Reputation: 713
I have data about which store has been visited by thousands of customers and by year :
data <- "Customer_ID Year Store_Visited
1 1 2010 A
2 1 2011 A_B
3 1 2012 A_B
4 2 2010 A
5 2 2012 B
6 3 2010 A
7 3 2011 A
8 3 2011 A
"
data <- read.table(text=data, header = TRUE)
What I'd like to visualize is the impact of the opening of the store B, on the frequentation of the store A.
3 customers went to the store A in 2010 : there is a line with a thickness=3 in 2010
In 2011 the store B opened. 1 customer came only in the store A, 1 came in both stores, and the third one didn't came in our store : a line with a thickness=1 goes from A to A_and_B, and a line with a thickness=1 goes from A to A.
What do you think of this way to visualize the behaviour of these customers ?
How can I do it in R (with ggplot for instance) ?
For information I have thousands of customers, so I will maybe have to aggregate user who did the same visits in two consecutive years!
Upvotes: 2
Views: 125
Reputation: 1233
This is an interesting problem. Firstly, I think your code needs a minor change on line 8 - Year should be 2012 I think. Thus:
data <- "Customer_ID Year Store_Visited
1 1 2010 A
2 1 2011 A_B
3 1 2012 A_B
4 2 2010 A
5 2 2012 B
6 3 2010 A
7 3 2011 A
8 3 2012 A
"
data <- read.table(text=data, header = TRUE)
It's relatively easy to plot the diagram you're after from this using "lines":
This involves working out the number of people going from one place to another each year A) The possible moves are:
Stores = unique(data$Store_Visited)
#Get the range of possible moves
possibleMoves = character()
for(i in seq(1,length(Stores))){
for(j in seq(1, length(Stores))){
possibleMoves = c(possibleMoves, paste(Stores[i], Stores[j], sep="-"))
}
}
B) The moves for the first year are:
Years = unique(data$Year)
MoveMat = data.frame(Years)
for(i in seq(1,length(possibleMoves))){MoveMat[possibleMoves[i]]=0}
FirstYear = table(data$Year, data$Store)[1,]
MoveMat[1,which(names(MoveMat) %in% paste(names(FirstYear), names(FirstYear), sep="-"))] = FirstYear
C) The moves for every other year are:
for(i in seq(2, length(Years))){
temp = merge(subset(data, Year==Years[i-1]), subset(data, Year==Years[i]), by="Customer_ID", all.y=T)
temp_new = which(is.na(temp[,3])); temp[temp_new,3] = temp[temp_new,5]

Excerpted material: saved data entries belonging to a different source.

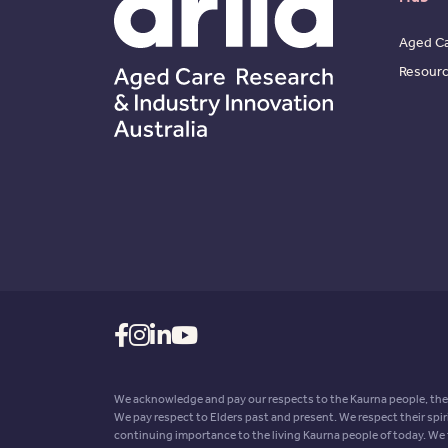
Aged Ca
Resour
We acknowledge and pay our respects to the Kaurna people, the 
We pay respect to Elders past and present. We respect their spir
continuing importance to the living Kaurna people of today. We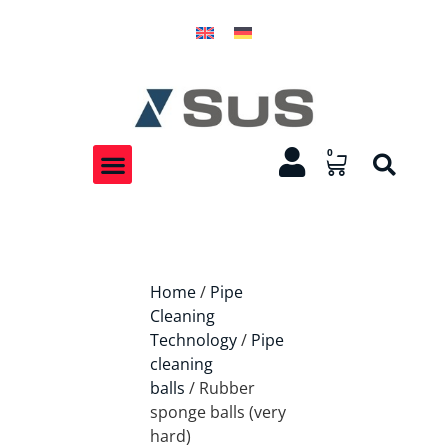
0
Home
/
Pipe
Cleaning
Technology
/
Pipe
cleaning
balls
/ Rubber
sponge balls (very
hard)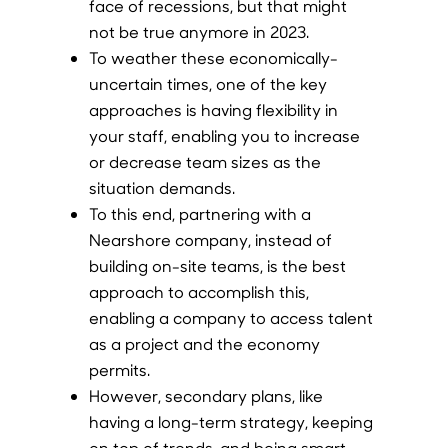
face of recessions, but that might
not be true anymore in 2023.
To weather these economically-
uncertain times, one of the key
approaches is having flexibility in
your staff, enabling you to increase
or decrease team sizes as the
situation demands.
To this end, partnering with a
Nearshore company, instead of
building on-site teams, is the best
approach to accomplish this,
enabling a company to access talent
as a project and the economy
permits.
However, secondary plans, like
having a long-term strategy, keeping
on top of trends, and being smart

temp = table(paste(temp[,3], temp[,5],sep="-"))
MoveMat[i,which(names(MoveMat) %in% names(temp))] = temp
}
Now we have the moves by year in "MoveMat"
Given the new format, it's relatively simple to plot this with "lines": A) Set up the plotting window
plot(c(1,length(Years)+1), c(1,length(Stores)), col=0)
B) And cycle through plotting each year:
for(y in seq(1,length(Years))){
count = 0
for(i in seq(1,length(Stores))){
for(j in seq(1,length(Stores))){
count = count+1
if(MoveMat[y,count+1]>0){
lines(c(y,y+1), c(i,j), lwd=MoveMat[y,count+1])
}
}
}
}
That produces a figure similar to the one you have sketched. Is that what you're after?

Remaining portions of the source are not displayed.